Likelihood Ratio (LR)
Likelihood ratios are used when assessing the likelihood of a disease being present based on a certain test. Sensitivity and specificity are used in the calculation of LR’s. By helping to determine the usefulness of a test, LR’s predict the chance that a particular disease state exists. LR is a term commonly seen in modern medical literature because it provides very practical and useful information as you look to counsel individual patients regarding a particular test.
LR+ is for “ruling in disease” (determining disease is present).
LR- is for “ruling out disease” (determining disease is not present).

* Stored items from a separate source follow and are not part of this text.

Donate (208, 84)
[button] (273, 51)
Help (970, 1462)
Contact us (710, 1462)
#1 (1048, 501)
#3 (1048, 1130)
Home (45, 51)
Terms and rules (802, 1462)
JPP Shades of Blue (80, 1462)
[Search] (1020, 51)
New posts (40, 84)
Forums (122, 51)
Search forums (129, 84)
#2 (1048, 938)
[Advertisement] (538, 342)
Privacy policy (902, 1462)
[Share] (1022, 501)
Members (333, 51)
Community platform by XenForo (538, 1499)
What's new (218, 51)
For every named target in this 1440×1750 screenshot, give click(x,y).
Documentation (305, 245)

The calculations are as follows:
LR+ = sensitivity/(1-specificity)
We call this LR+, or positive likelihood ratio, because it is the likelihood that the person has a particular diagnosed condition. There is also a negative likelihood ratio, or LR-, which indicates the likelihood that someone does not have a particular condition. It is calculated by means of the following:
LR- = (1-sensitivity)/specificity
Likelihood ratios yield results that range from 0 to infinity:
LR range: 0———-1———-2———-//———-10—-infinity
Whether talking about LR+ or LR-, if the LR value is 1, it means this is a neutral value. That means it gives no indication as to the usefulness of the test. If a study is done where LR+ = 1, that means that when the test is positive the patient is just as likely to have disease as not have disease. If the calculated LR+ is found to be greater than 5 but still less than 10, the test in question is considered to be moderately useful in its predictive ability for determining the presence of disease. If the LR+ is greater than 10, it is considered very useful in determining the presence of disease. If the LR- is calculated to be less than 0.2 (1/5), then the test is considered moderately useful in determining the absence of disease. If the LR- is less than 0.1, it is considered very useful. The higher the LR+ is and the lower the LR- is, the more useful the test is. So, to interpret the value of LR+, for example, if a test is found to have LR = 5, that means that a patient with a positive result is 5 times more likely to have the disease being tested than not to have the disease. For more explanation about LR’s, and for more examples and calculations, see appendix 5a.